Texas, geheimes Forschungslabor der Regierung - 26.05.

Professor George McArthur überflog die Akte der Versuchsreihe mit wissenschaftlicher Neugier. Seit nunmehr wenigen Tagen zeigte das Versuchsobjekt merkwürdige Verhaltensmuster und abnorme Wachstumsschübe. Er konnte sich die Ursachen nicht erklären, stellte jedoch mit äußerster Zufriedenheit fest, dass seine zweite Testreihe ein wesentlich stärkeres Immunsystem entwickelt hatte, wie die erste. Unglücklicher Weise hatten sie in den letzten Tagen zwei der drei Testobjekte eliminieren müssen. Ihre Verhaltensmuster hatten Abnormitäten entwickelt, die zu Selbstzerstörung und Wahnsinn geführt hatten. Ihm war nichts anderes übrig geblieben, als auf die zwei Testobjekte zu verzichten.

Nur kurze Zeit nach der Entfernung der zwei verzichtbaren Objekte, hatte das dritte Objekt Anzeichen von Trauer und Verzweiflung aufgezeigt und Prof. McArthurs Theorie bestärkt, dass durch den gleichen genetischen Code auch die Schmerzempfindungen identisch sein mussten. Versuchsobjekt No. 3 entwickelte sich seit diesem Tag mit einer rasenden Geschwindigkeit und war innerhalb von wenigen Tagen massiv gealtert. Test in der Hautstruktur hatten ergeben, dass das Testobjekt innerhalb kürzester Zeit mehr als 6 Jahre älter geworden war.

George wischte sich mit der Hand über die feuchte Stirn. Nicht nur im Inneren des Forschungslabors war es in den letzten Tagen zu merkwürdigen Erscheinungen gekommen. Die Temperatur außerhalb war fast unerträglich warm und die Klimaanlagen schienen ihren Geist aufzugeben. Es war sicherlich kein Zufall, dass zum gleichen Zeitpunkt die Stromgeneratoren verrückt spielten und die Versuchsobjekte merkwürdige Verhaltensmuster an den Tag legten. Er spürte es. Hier ging etwas vor, was er nicht zu definieren vermochte. Und je länger es andauerte, desto nervöser wurde er. Er griff zum Telefon und wählte eine Nummer, die es eigentlich nicht hätte geben sollen und ließ sich verbinden:

"Hallo? Ja, ich bin's George. Was geht hier vor?"

"Wir sind nicht sicher...", ertönte eine tiefe Stimme am anderen Ende.
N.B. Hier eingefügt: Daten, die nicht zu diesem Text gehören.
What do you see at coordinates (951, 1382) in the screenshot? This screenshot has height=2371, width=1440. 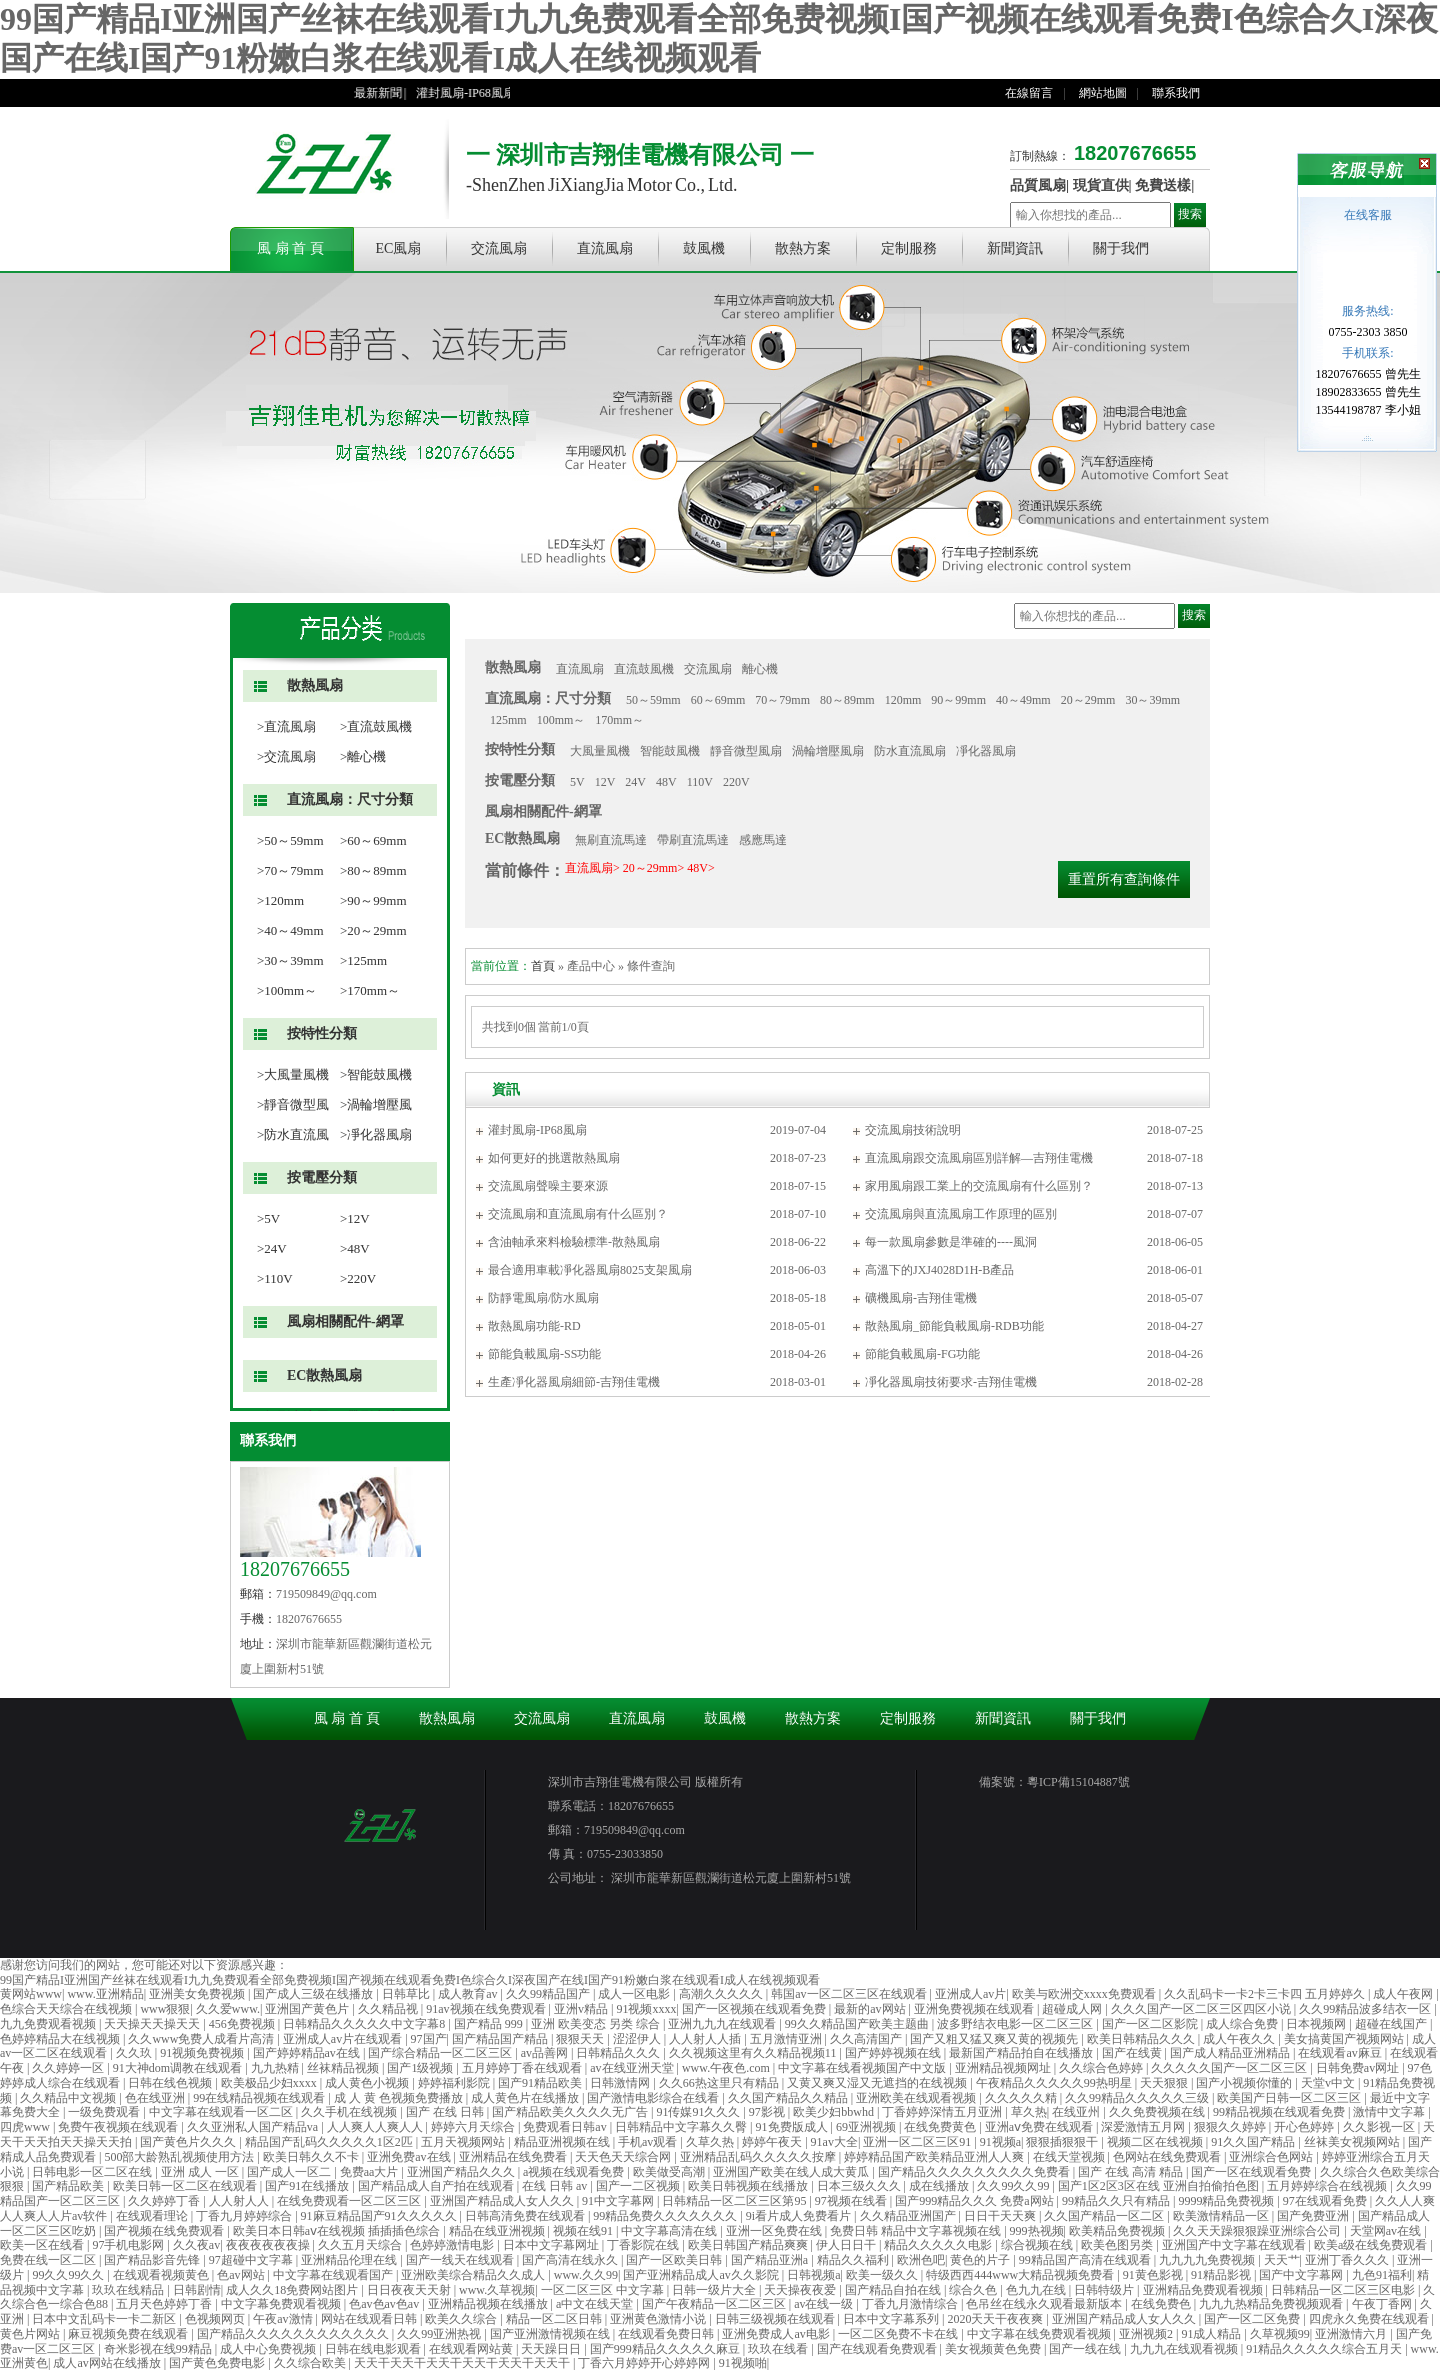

"Was heißt, Ihr seid nicht sicher? Ich musste bereits zwei Versuchsobjekte eliminieren lassen, weil sie aggressiv wurden und atypische Verhaltensmuster an den Tag legten und unser drittes Objekt beginnt ebenfalls bereits mit einer merkwürdigen Verwandlung. In den letzten Tagen ist unser Objekt um 6 Jahre gealtert! Also sagt mir, was hier vor sich geht!", fluchte McArthur aufgebracht. Wozu gab es diese angeblich allwissenden Leute, wenn sie einem keine vernünftigen Antworten geben konnten?

"Hören Sie zu, McArthur, wir können Ihnen nur eines mit Sicherheit sagen, es handelt sich nicht um den Beginn der Kolonialisierung. Das was hier passiert, scheint andere Ursachen zu haben. Wir sind dabei herauszufinden, was es ist, aber wir wissen noch nichts Genaues."

George legte den Hörer auf und fuhr sich verzweifelt über seine hohe Stirn.

Wenn das Projekt schief ging und das dritte Versuchsobjekt sich ebenfalls in eine unberechenbare Furie verwandelte, dann waren rund 20 Jahre Forschung verloren und das konnte das Konsortium sich nicht leisten.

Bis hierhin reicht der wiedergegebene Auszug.